#### [EXERCISE INSTRUCTIONS]
The line containing "Città di Messina" marks the start. Return it and every later line of the listing below exactly, ending with the last one.

::::::::::

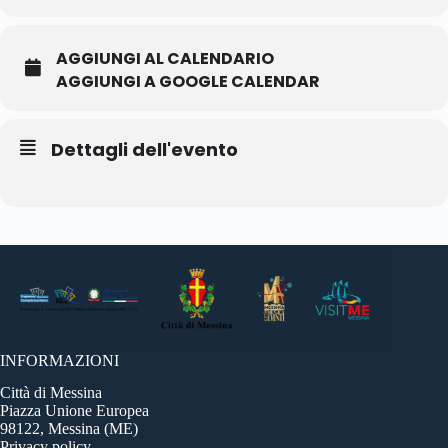
AGGIUNGI AL CALENDARIO
AGGIUNGI A GOOGLE CALENDAR
Dettagli dell'evento
INFORMAZIONI
Città di Messina
Piazza Unione Europea
98122, Messina (ME)
Privacy policy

::::::::::

#### [WRITTEN SOLUTION]
Città di Messina
Piazza Unione Europea
98122, Messina (ME)
Privacy policy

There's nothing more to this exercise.